Comparative genomics, from annotation onwards (2022)
This is a work in progress, edited from a 2021 project started at the University of Alabama
We have assembled sequences (ACGT etc) but how do we work with them? The first step is annotating genome features including transposable elements and protein-coding genes.
We will be annotating sequences that were extracted, assembled and decontaminated by last year's CRE cohort. You can access them at the NCBI by searching for "Oscheius" and identifying the University of Alabama deposited sequences. Here, I will work you through one example - Oscheius dolichura.

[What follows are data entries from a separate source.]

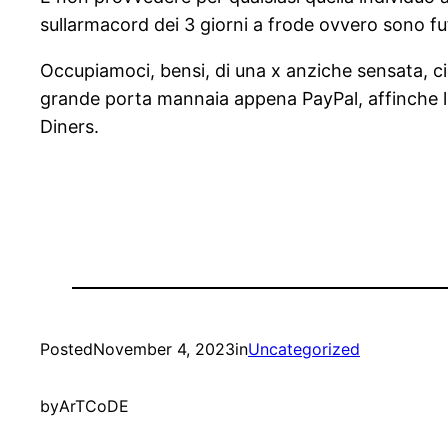
sullarmacord dei 3 giorni a frode ovvero sono fu
Occupiamoci, bensi, di una x anziche sensata, cio
grande porta mannaia appena PayPal, affinche le
Diners.
Posted
November 4, 2023
in
Uncategorized
by
ArTCoDE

Obtain the assembled sequences here https://www.ncbi.nlm.nih.gov/assembly/GCA_022343505.1 through the side menu that says 'FTP directory for GenBank assembly.' You can click on this link then right click on the file name that ends with .fna. This is the NCBI notation for assembled genome sequences. Go back to your FIU HPC window, type
$ wget
And paste in the link you copied when you right-clicked on the file name. It should start a download and obtain the assembled sequence. It is transferred as a compressed (zipped) archive, unzip it like this
$ gunzip GCA_022343505.1_ASM2234350v1_genomic.fna.gz
And you are ready to work.
5.1.1 RepeatMasker
RepeatMasker is a clearinghouse for repeat-associated sequences in a variety of organisms. Here, we will use the RepeatMasker tools to create
Use the queryRepeatDatabase.pl script inside RepeatMasker/util to extract Rhabditida repeats
$ module load RepeatMasker-4.1.0
$ queryRepeatDatabase.pl -species rhabditida | grep -v "Species:" > Rhabditida.repeatmasker
Finally, we will use RepeatMasker to create a masked version of our assembled genome sequence. There are two versions of masking. Hard-masking means we replace every nucleotide in a repeat region with 'N' and soft-masking means we replace the normally capitalized nucleotides with lower-case nucleotides in repeat regions. Here we soft-mask (-xsmall) and do not mask low complexity elements (-nolow). This takes some time and we will use a slurm script to send the computations to a node.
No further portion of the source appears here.